Of course, this won't do us here in the PRK any good until after Incorporation & the disappearance of all the PRK-only regs.


The Raisuli

Mulay El Raisuli
01-11-2010, 7:56 AM
A .410 shell (even one shortened to 1.5 in or shorter) will NOT fit in a standard chamber of a .45LC (or .454 Casull or .460 S&W) revolver, at least not in any I've tried. The cylindrical part of the cartridge itself will fit, but the rim on the .410 is wider (look up the specs sometimes). Turning a .45 caliber revolver into a .410 shotshell gun requires the use of a .410 chamber reamer (obviously, the reamer would have to be shortened first). The reamer would not widen the chamber itself, and would only cut the rebate for the rim.


I'm guessing the JUDGE has had this done then?

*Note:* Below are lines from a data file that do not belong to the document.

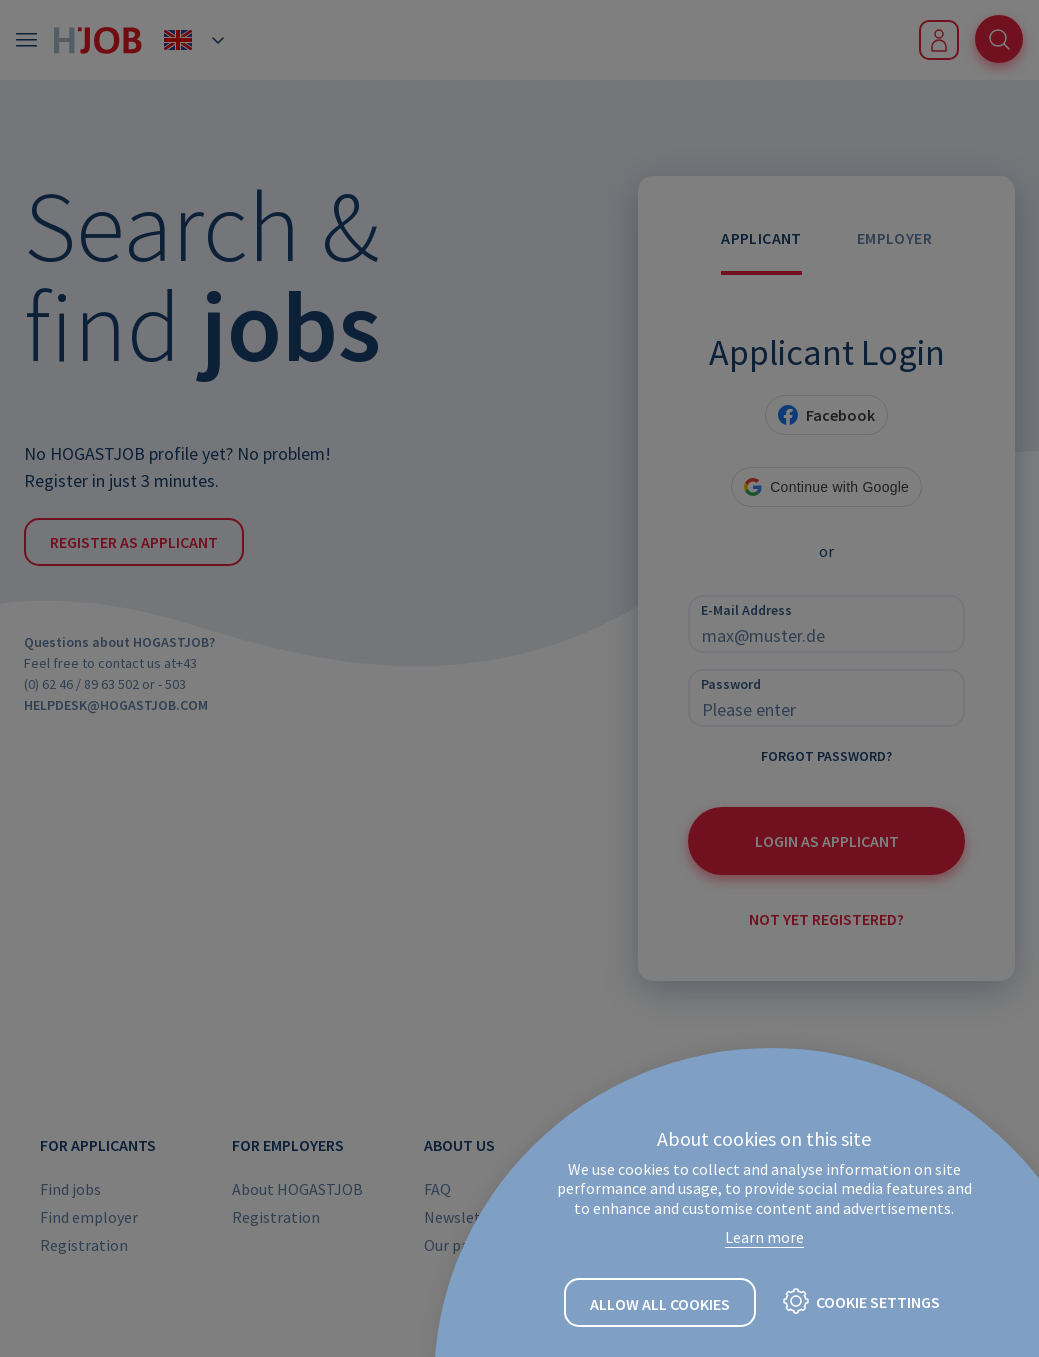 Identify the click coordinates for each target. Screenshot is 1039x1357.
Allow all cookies (660, 1304)
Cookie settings (878, 1302)
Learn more (764, 1237)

Would widening the rim rebate turn a .45LC handgun into a .410 SBS? I'll leave that question to lawyers, DAs, and judges, but I'm not intending to be anywhere near when they find out.

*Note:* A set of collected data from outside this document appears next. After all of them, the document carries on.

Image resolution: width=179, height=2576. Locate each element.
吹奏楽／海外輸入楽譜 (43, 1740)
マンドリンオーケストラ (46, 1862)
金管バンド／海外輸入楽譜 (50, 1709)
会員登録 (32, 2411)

I'm with you on that. No way I'm willing to be the 'test case' on this one.


I would not be so sure. Incorporation of the 2A may give us the right to keep and bear arms in general, but at least in the medium term, it will not give us things like machine guns, destructive devices (cannons etc), and sawed-off shotguns. And the rules against shotgun shells in handguns are a specific implementation of SBS rules.


Actually, I think it will do exactly that. There aren't Georgia-specific rules for voting, are there? There aren't Alabama-specific rules for free speech, are there? There aren't ANY state-specific rules governing ANY civil rights. Now that we have the 2A (again) acknowledged to be a civil right, & once we have it Incorporated against the states, it will be treated just like ANY other civil right & all the crap that the PRK inflicts on us will go the way of the buffalo.

That's why I'm not seeing the justification for the belief that it will take 5-10 years to have all the good things that the other states have. The "groundwork" here consists of two parts. Answering the Basic Question; militia or individual Right? This was answered in Heller. The second part is; Is this individual Right Incorporated against the states? McDonald will answer that. There being no good argument against Incorporation, I'm going to be as optimistic as everyone else & predict that we'll have that by the end of June.

True, those good things won't happen immediately. There will have to be fights in the courts over this. But the precedents have already been established. Nothing new need be done. All we have to do is file to have those established precedents apply to this civil right in the same manner as they apply to all the others. So, since the JUDGE is legal under federal law, & in the other 49 states, it'll be legal here as well. Along with Evil Black Rifles & all the rest.